- Record excerpts:
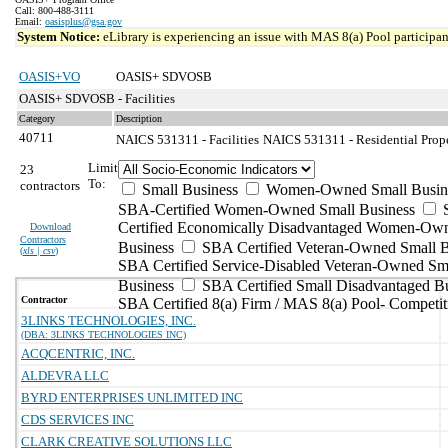
Call: 800-488-3111
Email:
oasisplus@gsa.gov
System Notice:
eLibrary is experiencing an issue with MAS 8(a) Pool participant
OASIS+VO
OASIS+ SDVOSB
OASIS+ SDVOSB - Facilities
Category
Description
40711
NAICS 531311 - Facilities
NAICS 531311 - Residential Prope
Limit
23
To:
contractors
Small Business
Women-Owned Small Busin
SBA-Certified Women-Owned Small Business
Certified Economically Disadvantaged Women-Ow
Download
Contractors
Business
SBA Certified Veteran-Owned Small B
(
xls | csv
)
SBA Certified Service-Disabled Veteran-Owned Sm
Business
SBA Certified Small Disadvantaged B
Contractor
SBA Certified 8(a) Firm / MAS 8(a) Pool- Competit
3LINKS TECHNOLOGIES, INC.
(DBA: 3LINKS TECHNOLOGIES INC)
ACQCENTRIC, INC.
ALDEVRA LLC
BYRD ENTERPRISES UNLIMITED INC
CDS SERVICES INC
CLARK CREATIVE SOLUTIONS LLC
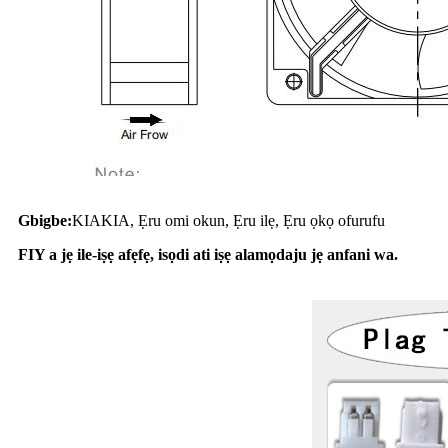
Gbigbe:
KIAKIA, Ẹru omi okun, Ẹru ilẹ, Ẹru ọkọ ofurufu
FIY a jẹ ile-iṣẹ afẹfẹ, isọdi ati iṣẹ alamọdaju jẹ anfani wa.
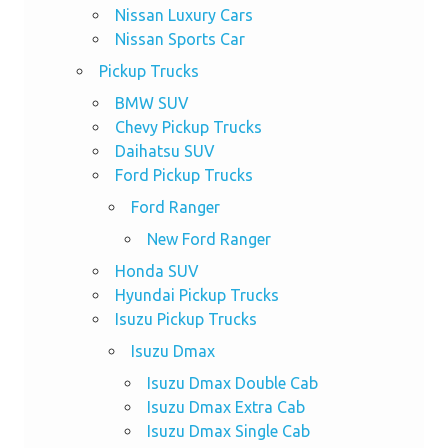
Nissan Luxury Cars
Nissan Sports Car
Pickup Trucks
BMW SUV
Chevy Pickup Trucks
Daihatsu SUV
Ford Pickup Trucks
Ford Ranger
New Ford Ranger
Honda SUV
Hyundai Pickup Trucks
Isuzu Pickup Trucks
Isuzu Dmax
Isuzu Dmax Double Cab
Isuzu Dmax Extra Cab
Isuzu Dmax Single Cab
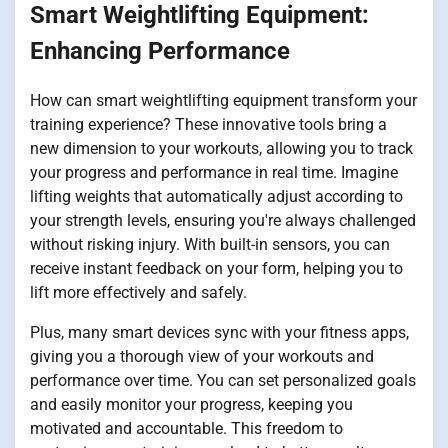
Smart Weightlifting Equipment:
Enhancing Performance
How can smart weightlifting equipment transform your
training experience? These innovative tools bring a
new dimension to your workouts, allowing you to track
your progress and performance in real time. Imagine
lifting weights that automatically adjust according to
your strength levels, ensuring you're always challenged
without risking injury. With built-in sensors, you can
receive instant feedback on your form, helping you to
lift more effectively and safely.
Plus, many smart devices sync with your fitness apps,
giving you a thorough view of your workouts and
performance over time. You can set personalized goals
and easily monitor your progress, keeping you
motivated and accountable. This freedom to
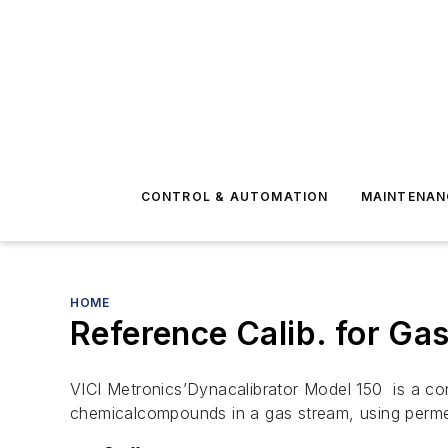
CONTROL & AUTOMATION
MAINTENAN
HOME
Reference Calib. for G
VICI Metronics’Dynacalibrator Model 150 is a c
chemicalcompounds in a gas stream, using perm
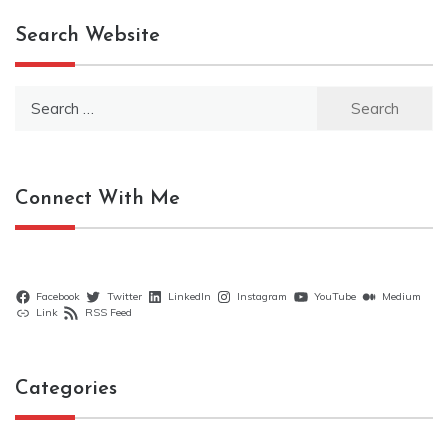
Search Website
Search
for:
Connect With Me
Facebook
Twitter
LinkedIn
Instagram
YouTube
Medium
Link
RSS Feed
Categories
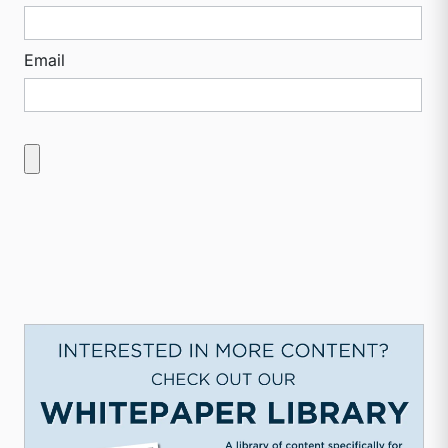
Email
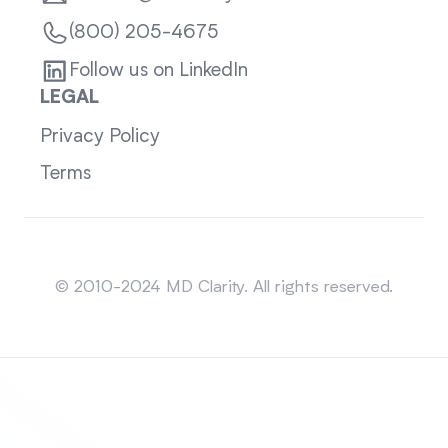
(800) 205-4675
Follow us on LinkedIn
LEGAL
Privacy Policy
Terms
Sitemap
© 2010-2024 MD Clarity. All rights reserved.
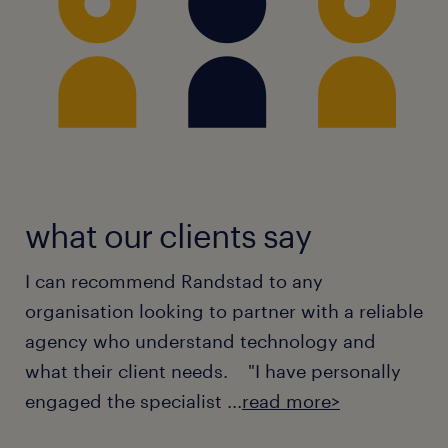
what our clients say
I can recommend Randstad to any
organisation looking to partner with a reliable
agency who understand technology and
what their client needs. "I have personally
engaged the specialist ...
read more>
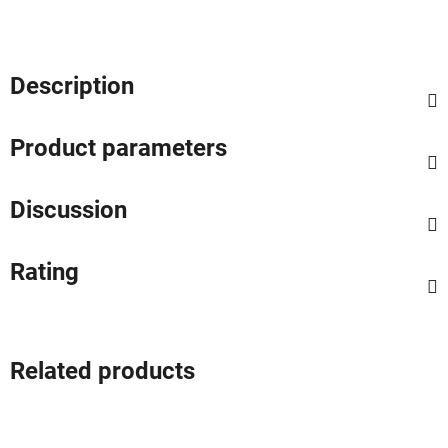
Description
Product parameters
Discussion
Rating
Related products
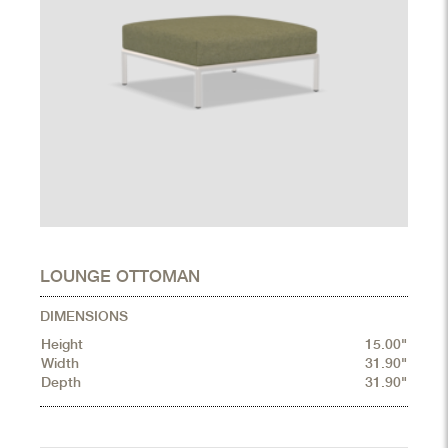
LOUNGE OTTOMAN
DIMENSIONS
Height
15.00"
Width
31.90"
Depth
31.90"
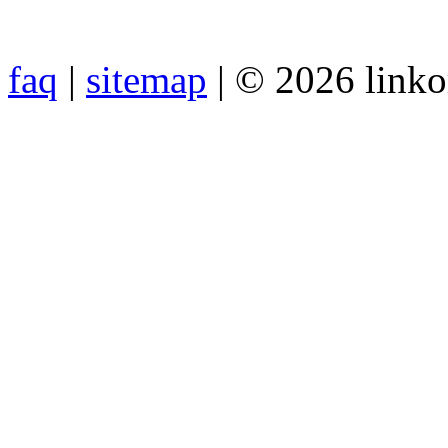
faq
|
sitemap
| © 2026 link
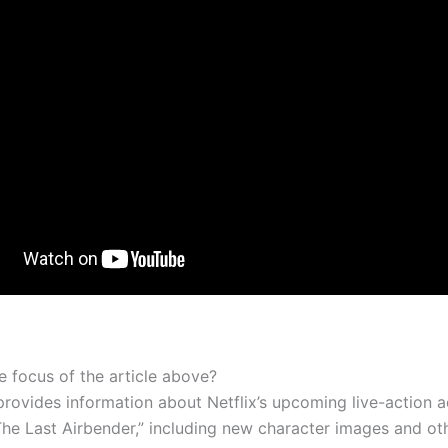
e focus of the article above?
 provides information about Netflix’s upcoming live-action 
The Last Airbender,” including new character images and oth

- Assigned task:
Exactly the lines from the start of the entries above through the line with "Isuzu Dmax Single Cab" should be reproduced, and nothing else; drop the pictures.

- Exercise result:
Call: 800-488-3111
Email:
oasisplus@gsa.gov
System Notice:
eLibrary is experiencing an issue with MAS 8(a) Pool participant
OASIS+VO
OASIS+ SDVOSB
OASIS+ SDVOSB - Facilities
Category
Description
40711
NAICS 531311 - Facilities
NAICS 531311 - Residential Prope
Limit
23
To:
contractors
Small Business
Women-Owned Small Busin
SBA-Certified Women-Owned Small Business
Certified Economically Disadvantaged Women-Ow
Download
Contractors
Business
SBA Certified Veteran-Owned Small B
(
xls | csv
)
SBA Certified Service-Disabled Veteran-Owned Sm
Business
SBA Certified Small Disadvantaged B
Contractor
SBA Certified 8(a) Firm / MAS 8(a) Pool- Competit
3LINKS TECHNOLOGIES, INC.
(DBA: 3LINKS TECHNOLOGIES INC)
ACQCENTRIC, INC.
ALDEVRA LLC
BYRD ENTERPRISES UNLIMITED INC
CDS SERVICES INC
CLARK CREATIVE SOLUTIONS LLC
Gbigbe:
KIAKIA, Ẹru omi okun, Ẹru ilẹ, Ẹru ọkọ ofurufu
FIY a jẹ ile-iṣẹ afẹfẹ, isọdi ati iṣẹ alamọdaju jẹ anfani wa.
Nissan Luxury Cars
Nissan Sports Car
Pickup Trucks
BMW SUV
Chevy Pickup Trucks
Daihatsu SUV
Ford Pickup Trucks
Ford Ranger
New Ford Ranger
Honda SUV
Hyundai Pickup Trucks
Isuzu Pickup Trucks
Isuzu Dmax
Isuzu Dmax Double Cab
Isuzu Dmax Extra Cab
Isuzu Dmax Single Cab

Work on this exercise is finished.